USS Chevalier (DD-451), a Fletcher-class destroyer destroyer, was the first ship of the United States Navy to be named for Lieutenant Commander Godfrey Chevalier.
Chevalier was launched 11 April 1942 by Bath Iron Works Corp., Bath, Maine; sponsored by Mrs. G. DeC. Chevalier, commissioned 20 July 1942, Lt. Comdr. E. R. McLean, Jr. in command.
Between 3 October and 11 December 1942 Chevalier made three convoy escort voyages: one coastwise, with tankers; a second, from Bermuda to Norfolk, Virginia and with one of the first reinforcement convoys for North Africa. Sailing from Norfolk 17 December, Chevalier reached Efate, New Hebrides 22 January 1943. On 27 January she sortied with Task Force 18 (TF 18) to cover the movement of troop transports to Guadalcanal. On 29 and 30 January Chevalier joined in protective antiaircraft fire as her force came under intensive Japanese air attack in the Battle of Rennell Island. Chevalier operated on patrol from Efate, and after 14 February from Espiritu Santo.
On 7 May 1943 she escorted three minelayers as they mined Blackett Strait, and Kula Gulf, Solomon Islands. The next night three Japanese destroyers, Kuroshio, Oyashio, and Kagerō, ran into the minefield and were severely damaged by the mines and then sunk by aircraft. Between 11 May and 14 May, Chevalier joined in the bombardment of Vila, and covered another minelaying operation in Kula Gulf.
On 28 June 1943 the destroyer again sailed from Espiritu Santo as a part of the covering force for troops bound for landings at Rice anchorage to block Japanese movements from Vila to Munda, Solomon Islands. The group entered Kula Gulf shortly before midnight, 1 July, and began to bombard Vila and Bairoko Harbor, while the transports headed for the anchorage. During the operation the American force was attacked by three Japanese destroyers which launched torpedoes, and retired at high-speed. One of the Japanese torpedoes hit Strong (DD-467), tearing open her hull amidships on both sides. Chevalier deliberately rammed her bow into Strong’s port side and lay alongside for several minutes while Strong’s survivors crawled on board. Japanese shore batteries opened fire on the stricken ship, but Chevalier remained alongside until 241 survivors had come on board, while O’Bannon (DD-450) delivered counterfire against the Japanese. Chevalier pulled clear of Strong at 01:22, and the stricken destroyer sank a minute later. Chevalier had torn a hole 10 by 2 feet in her bow, but it did not seriously impair her operating ability as it was well above her waterline. The destroyer returned to Espiritu Santo 8 July for repairs.

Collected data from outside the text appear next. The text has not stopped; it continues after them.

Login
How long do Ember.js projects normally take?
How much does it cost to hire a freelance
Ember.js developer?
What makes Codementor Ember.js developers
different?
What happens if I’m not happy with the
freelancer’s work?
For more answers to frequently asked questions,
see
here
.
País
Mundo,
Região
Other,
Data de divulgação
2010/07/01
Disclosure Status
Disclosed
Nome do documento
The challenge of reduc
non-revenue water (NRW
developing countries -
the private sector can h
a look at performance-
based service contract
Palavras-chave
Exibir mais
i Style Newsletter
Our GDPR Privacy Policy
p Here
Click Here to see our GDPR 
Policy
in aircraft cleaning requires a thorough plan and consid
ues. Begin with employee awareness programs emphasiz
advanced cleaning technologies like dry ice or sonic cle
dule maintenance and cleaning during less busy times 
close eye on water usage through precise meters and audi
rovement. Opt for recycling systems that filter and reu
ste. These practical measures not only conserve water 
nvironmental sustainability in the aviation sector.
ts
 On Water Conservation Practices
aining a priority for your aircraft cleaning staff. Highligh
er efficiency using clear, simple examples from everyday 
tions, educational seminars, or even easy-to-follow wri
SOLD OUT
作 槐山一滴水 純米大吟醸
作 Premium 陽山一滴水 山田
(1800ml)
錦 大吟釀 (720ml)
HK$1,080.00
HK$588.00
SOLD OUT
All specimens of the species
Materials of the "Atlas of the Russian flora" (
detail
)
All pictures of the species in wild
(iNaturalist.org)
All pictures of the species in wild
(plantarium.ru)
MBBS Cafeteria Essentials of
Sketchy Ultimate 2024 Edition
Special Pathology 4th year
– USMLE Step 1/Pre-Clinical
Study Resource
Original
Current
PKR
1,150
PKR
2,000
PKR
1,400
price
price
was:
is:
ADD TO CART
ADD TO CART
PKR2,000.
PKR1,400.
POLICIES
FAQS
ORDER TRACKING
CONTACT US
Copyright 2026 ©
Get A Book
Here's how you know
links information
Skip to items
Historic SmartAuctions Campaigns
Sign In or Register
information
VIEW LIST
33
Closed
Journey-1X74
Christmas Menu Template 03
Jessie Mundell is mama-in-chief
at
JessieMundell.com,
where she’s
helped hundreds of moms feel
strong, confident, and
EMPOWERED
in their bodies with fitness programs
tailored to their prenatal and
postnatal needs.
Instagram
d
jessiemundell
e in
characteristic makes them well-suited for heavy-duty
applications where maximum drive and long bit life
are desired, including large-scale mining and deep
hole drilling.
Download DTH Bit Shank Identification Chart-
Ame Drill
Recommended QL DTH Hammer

Repairs completed 22 July 1943, Chevalier operated throughout the Solomons on patrol and escort duty until 14 August. On 15 August the destroyer covered the landings at Vella Lavella, Solomon Islands. On the 17th Chevalier and three other destroyers were dispatched to intercept four Japanese destroyers and several enemy barges who were attempting to reinforce Kolombangara. After a brief encounter between the destroyers, in which neither side suffered to any great extent, the Japanese destroyers departed the area, abandoning the barges. The American forces turned their attention to this objective and sank or severely damaged all of them. The destroyer returned to Espiritu Santo 29 August and during September made an escort voyage to Sydney, Australia.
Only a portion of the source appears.